#FuzzFace#自作エフェクター

LTspiceでFuzzFaceのバイアス電圧の呪縛から解き放たれたい


前回の記事では、LTspiceにFuzzFaceの回路を描き、バイアス電圧だけ確認するつもりだったのですが、実際に動かして見ると、これまで素人の私が理解出来なかったことがシミュレーションで解るようになっていました。のでご紹介いたします。

FuzzFaceのトランジスタのバイアス電圧の呪縛はどこから来たの?

私も含めてネットで回路図を漁っている皆さんは下の図のようなバイアス電圧が記されたFuzzFaceの回路図を見られて参考にされているかと思います。

AC128 FuzzFace Bias

これは前の記事でご紹介した、ELECTROSMASHに掲載されているもので、上の図はLTspiceの回路にその値を転載したものです。
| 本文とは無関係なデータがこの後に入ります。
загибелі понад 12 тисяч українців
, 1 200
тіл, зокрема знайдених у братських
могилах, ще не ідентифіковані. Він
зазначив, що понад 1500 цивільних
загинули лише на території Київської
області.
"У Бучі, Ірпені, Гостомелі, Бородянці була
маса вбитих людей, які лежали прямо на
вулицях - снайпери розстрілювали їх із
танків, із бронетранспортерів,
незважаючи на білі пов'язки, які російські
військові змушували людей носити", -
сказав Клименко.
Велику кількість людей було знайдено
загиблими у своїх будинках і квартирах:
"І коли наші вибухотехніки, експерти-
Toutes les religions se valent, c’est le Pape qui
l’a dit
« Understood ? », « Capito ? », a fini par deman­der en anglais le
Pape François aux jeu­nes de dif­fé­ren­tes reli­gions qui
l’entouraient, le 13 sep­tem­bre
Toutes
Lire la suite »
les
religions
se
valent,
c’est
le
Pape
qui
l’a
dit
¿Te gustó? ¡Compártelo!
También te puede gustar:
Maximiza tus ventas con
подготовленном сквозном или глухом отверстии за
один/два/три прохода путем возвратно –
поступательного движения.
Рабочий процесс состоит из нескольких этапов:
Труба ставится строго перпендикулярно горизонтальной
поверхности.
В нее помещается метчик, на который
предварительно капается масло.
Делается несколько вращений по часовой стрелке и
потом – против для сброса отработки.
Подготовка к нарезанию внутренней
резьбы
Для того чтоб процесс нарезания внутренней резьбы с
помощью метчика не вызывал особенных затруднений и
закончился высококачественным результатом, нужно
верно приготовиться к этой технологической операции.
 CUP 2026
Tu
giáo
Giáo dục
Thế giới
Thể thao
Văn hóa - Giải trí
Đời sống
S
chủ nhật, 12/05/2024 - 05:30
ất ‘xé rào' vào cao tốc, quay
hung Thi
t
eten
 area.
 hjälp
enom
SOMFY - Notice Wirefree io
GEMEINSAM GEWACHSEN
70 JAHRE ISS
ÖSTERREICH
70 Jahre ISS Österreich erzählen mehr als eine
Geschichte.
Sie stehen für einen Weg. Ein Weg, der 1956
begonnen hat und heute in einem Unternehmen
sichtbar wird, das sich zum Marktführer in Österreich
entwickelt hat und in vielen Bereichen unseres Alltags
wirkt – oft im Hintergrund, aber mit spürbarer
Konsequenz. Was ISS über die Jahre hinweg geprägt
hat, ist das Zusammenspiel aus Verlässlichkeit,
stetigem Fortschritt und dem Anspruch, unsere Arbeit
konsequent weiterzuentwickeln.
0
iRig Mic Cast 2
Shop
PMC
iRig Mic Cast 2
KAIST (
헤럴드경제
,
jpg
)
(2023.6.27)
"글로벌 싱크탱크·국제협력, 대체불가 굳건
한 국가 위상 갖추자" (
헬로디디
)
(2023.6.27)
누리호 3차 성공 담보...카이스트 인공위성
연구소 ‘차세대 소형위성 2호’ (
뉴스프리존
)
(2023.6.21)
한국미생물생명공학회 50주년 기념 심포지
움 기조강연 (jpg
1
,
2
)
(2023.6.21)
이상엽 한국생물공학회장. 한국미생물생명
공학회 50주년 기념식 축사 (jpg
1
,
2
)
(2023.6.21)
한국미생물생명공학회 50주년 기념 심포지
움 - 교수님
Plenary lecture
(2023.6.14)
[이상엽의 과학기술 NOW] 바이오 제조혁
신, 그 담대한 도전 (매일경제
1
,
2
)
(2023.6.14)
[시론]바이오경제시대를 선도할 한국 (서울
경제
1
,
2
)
おそらく、ネットのFuzzFace自作記事で、Q1のバイアスは-0.7Vになるトランジスタを選ぶとか、Q2のバイアスは-4.5Vの方が倍音が出るようにトランジスタをセレクトしなければならないという記述を見られているかと思います。

で、これらの値は(おそらくですが)実際に良い音がするゲルマFuzzFaceの実測値ではなく、回路乗数からの計算値、或いはシミュレーション結果のような気がします。(間違っていたら申し訳ありません)

LTspiceでバイアス値を計算してみたら

で、ELECTROSMASHのサイトにあった、ゲルマニウムトランジスタAC128のSpiceデーターを、私のlLTspiceに入れてシミュレーションを実行した結果が下の図になります。

AC128 FuzzFace LTspice Bias Value

ということで、各部の理想の電圧値と、LTspiceでの計算結果は以下の通りになりました。

  • Q1 B電圧 理想値=-0.2V → -0.212V
  • Q1 C電圧 理想値=-0.7V → -0.758V
  • Q2 B電圧 理想値=-4.5V → -4.42V
  • Q2 C電圧 理想値=-0.5V → -0.530V
  • R2とR3の間の電圧 理想値=-8.7V → -8.752V

上の回路のQ1 AC128は(hfe)β=85、Q2はβ=120で定義されていますが、ほぼ同じような結果になっていますね。

もし、バイアス抵抗値がこのままで、この理想値にするにはトランジスタを何本も買って、hfeを計測しかつ差し替えてみてこの理想値と同じになるようにモノが当たるまで探し出す必要があるのかもしれません。

しかし、ゲルマニウムトランジスタが枯渇寸前の現代にはそのような贅沢な使い方は出来ませんし、また合わせたとしてもβやhfe値以外がこの値と同じとも限りません。

結局前にご紹介させて頂いたサイトの殆どは、ネットに公開されているFuzzFace回路の定数を変えた方が良いと書いていますね。

ということでiPadやLTspiceなどのシミュレーターだけで良い音がするFuzzFaceを作ることは出来ないとは思いますが、どこをどのように調整すれば良いかのノウハウになるかと思いました。

LTspice面白い のでもう少し使ってみようかと思います。